Ansarinia moved back to Tehran after having trained initially in London and San Francisco and later moving to New York for work. Asked about the decision to return to Iran, she acknowledges that it was a big decision but also a necessary one. “I was very close to my grandparents, but they were getting older and I just couldn’t think of not seeing them for so many years, you never knew what was going to happen,” she says. “So that was a very strong, emotional reason for the move. But it was also a career choice. I didn’t want to work as a designer anymore. I wanted to do my own projects. And I was hearing quite a lot about the art scene in Iran. It was a time where Iranian artists had started to show abroad, so I thought it was an exciting place to move back to. If I had stayed in New York, I probably would have had to work full time and not been able to do the things that I was interested in.”
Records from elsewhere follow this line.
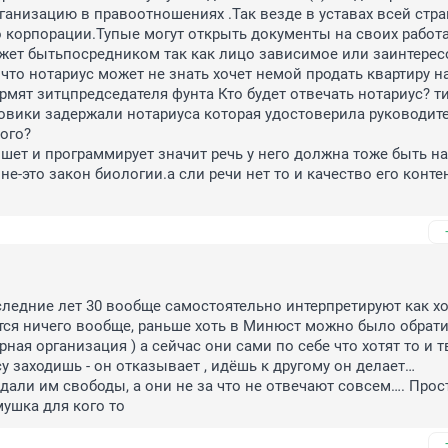
ганизацию в правоотношениях .Так везде в уставах всей стра
о корпорации.Тупые могут открыть документы на своих работах
жет бытьпосредником так как лицо зависимое или заинтерес
 что нотариус может не знать хочет немой продать квартиру н
рмят зитцпредседателя фунта Кто будет отвечать нотариус? ти
вики задержали нотариуса которая удостоверила руководите
го?

шет и программирует значит речь у него должна тоже быть на 
е-это закон биологии.а сли речи нет то и качество его контен
ледние лет 30 вообще самостоятельно интерпретируют как хот
тся ничего вообще, раньше хоть в Минюст можно было обратит
ная организация ) а сейчас они сами по себе что хотят то и тв
у заходишь - он отказывает , идёшь к другому он делает…

али им свободы, а они не за что не отвечают совсем…. Прост
ушка для кого то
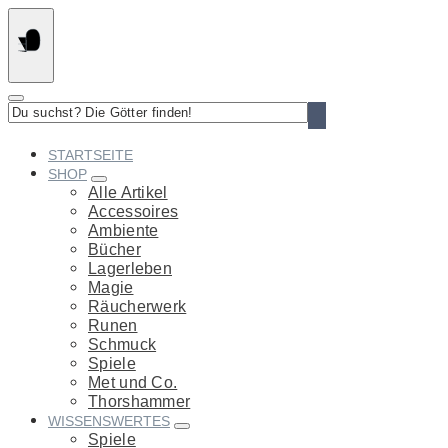
Springe
zum
Inhalt
Du
suchst?
Die
STARTSEITE
Götter
SHOP
finden!
Alle Artikel
Accessoires
Ambiente
Bücher
Lagerleben
Magie
Räucherwerk
Runen
Schmuck
Spiele
Met und Co.
Thorshammer
WISSENSWERTES
Spiele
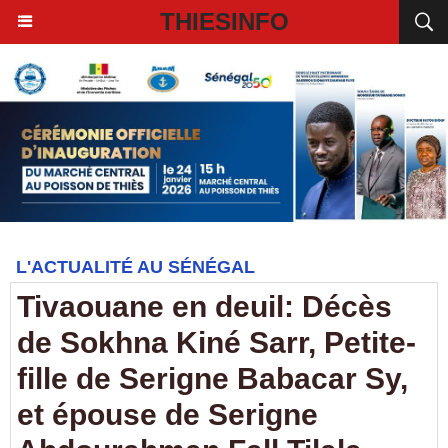
THIESINFO
L'ACTUALITÉ AU SÉNÉGAL
Tivaouane en deuil: Décès
de Sokhna Kiné Sarr, Petite-
fille de Serigne Babacar Sy,
et épouse de Serigne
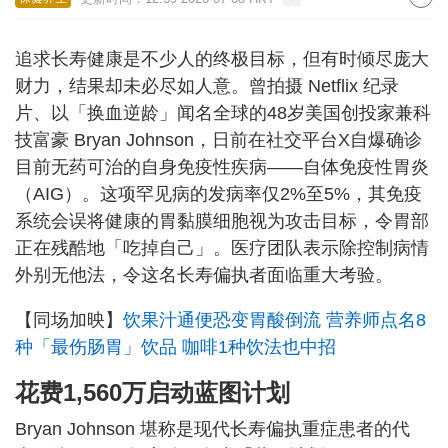
追求长寿健康是不少人的终极目标，但有时倾尽庞大
财力，结果却未必尽如人意。曾拍摄 Netflix 纪录
片、以「换血逆龄」闻名全球的48岁美国创投家兼科
技富豪 Bryan Johnson，日前在社交平台X自爆确诊
目前无药可治的自身免疫性疾病——自体免疫性胃炎
（AIG）。这项罕见病的发病率仅2%至5%，其免疫
系统会误将健康的胃黏膜细胞视为攻击目标，令胃部
正在残酷地「吃掉自己」。医疗团队表示除控制病情
外别无他法，令这名长寿偏执者面临重大考验。
【同场加映】
饮果汁通便恐变胃酸倒流 营养师点名8
种「最伤肠胃」饮品 咖啡1种饮法也中招
花费
1,560万
启动蓝图计划
Bryan Johnson 堪称是现代长寿偏执重症患者的代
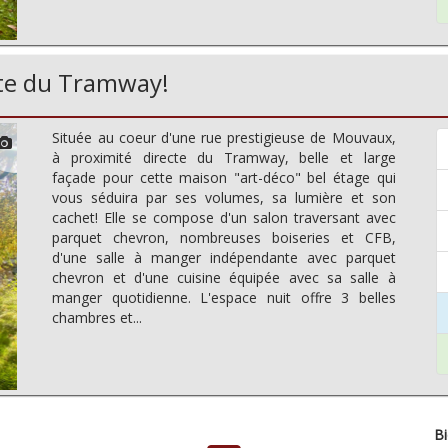
te du Tramway!
Située au coeur d'une rue prestigieuse de Mouvaux,
à proximité directe du Tramway, belle et large
façade pour cette maison "art-déco" bel étage qui
vous séduira par ses volumes, sa lumière et son
cachet! Elle se compose d'un salon traversant avec
parquet chevron, nombreuses boiseries et CFB,
d'une salle à manger indépendante avec parquet
chevron et d'une cuisine équipée avec sa salle à
manger quotidienne. L'espace nuit offre 3 belles
chambres et...
Bi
Once back in Iran, Ansarinia found life hard at first. “For the first couple of years I struggled to find my place again,” she admits. “But I don’t regret it. I don’t think I would be where I am now if I hadn’t moved back. It has brought me many inspirations and possibilities, as well as the space in which to grow.” Her bravery in returning was vindicated when, in 2009, two years after coming back, she won the prestigious Abraaj Group Art Prize for her work Rhyme and Reason, a handwoven carpet that played upon the traditional floral motifs of the Persian carpet as a way of presenting scenes of contemporary life in Iran. In the years since, her work has evolved to incorporate a series of thoughtful reflections upon the tensions between public and private worlds in Tehran, while the city is made and unmade around her.